■ **Materials provided**
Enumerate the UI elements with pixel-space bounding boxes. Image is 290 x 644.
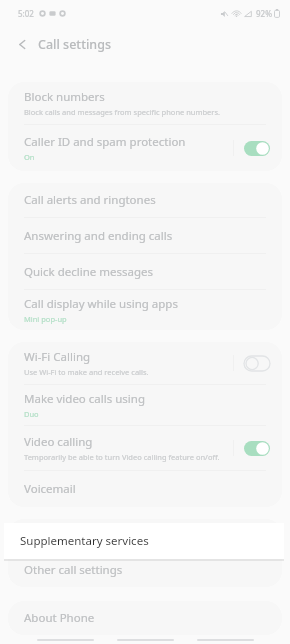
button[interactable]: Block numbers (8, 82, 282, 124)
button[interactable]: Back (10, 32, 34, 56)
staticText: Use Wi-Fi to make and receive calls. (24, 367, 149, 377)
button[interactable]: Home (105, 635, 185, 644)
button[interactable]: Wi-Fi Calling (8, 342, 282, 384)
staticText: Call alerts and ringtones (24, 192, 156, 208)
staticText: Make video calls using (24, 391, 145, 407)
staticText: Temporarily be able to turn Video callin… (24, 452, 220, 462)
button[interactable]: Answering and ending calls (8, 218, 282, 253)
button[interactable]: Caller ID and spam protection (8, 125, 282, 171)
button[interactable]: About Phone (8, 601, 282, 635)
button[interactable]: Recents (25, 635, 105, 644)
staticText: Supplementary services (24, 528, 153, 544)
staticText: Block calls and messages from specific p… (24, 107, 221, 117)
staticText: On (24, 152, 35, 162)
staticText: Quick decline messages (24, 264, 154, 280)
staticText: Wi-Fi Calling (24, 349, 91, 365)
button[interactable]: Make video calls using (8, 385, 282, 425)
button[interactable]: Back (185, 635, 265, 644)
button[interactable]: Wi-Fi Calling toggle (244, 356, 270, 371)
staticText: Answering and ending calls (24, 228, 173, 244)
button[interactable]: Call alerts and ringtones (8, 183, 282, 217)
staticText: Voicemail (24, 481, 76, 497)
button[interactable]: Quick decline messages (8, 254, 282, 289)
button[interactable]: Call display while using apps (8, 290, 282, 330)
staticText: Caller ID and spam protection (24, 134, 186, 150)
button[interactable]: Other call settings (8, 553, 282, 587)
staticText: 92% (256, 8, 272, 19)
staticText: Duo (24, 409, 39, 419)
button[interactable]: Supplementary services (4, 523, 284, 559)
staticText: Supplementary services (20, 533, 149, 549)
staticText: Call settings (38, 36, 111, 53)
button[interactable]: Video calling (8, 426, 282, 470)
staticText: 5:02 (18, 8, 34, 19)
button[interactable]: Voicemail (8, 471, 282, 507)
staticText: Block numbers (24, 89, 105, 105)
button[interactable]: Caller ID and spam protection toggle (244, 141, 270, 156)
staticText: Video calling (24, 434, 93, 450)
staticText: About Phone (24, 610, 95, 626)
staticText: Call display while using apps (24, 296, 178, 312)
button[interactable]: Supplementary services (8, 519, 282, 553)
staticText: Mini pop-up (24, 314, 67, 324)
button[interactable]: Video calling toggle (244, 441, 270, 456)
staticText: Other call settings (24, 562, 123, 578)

■ **Task statement**
Once you have counted the lines of the data that contain the word "Back", please reply with that number alone.

■ **Task solution**
2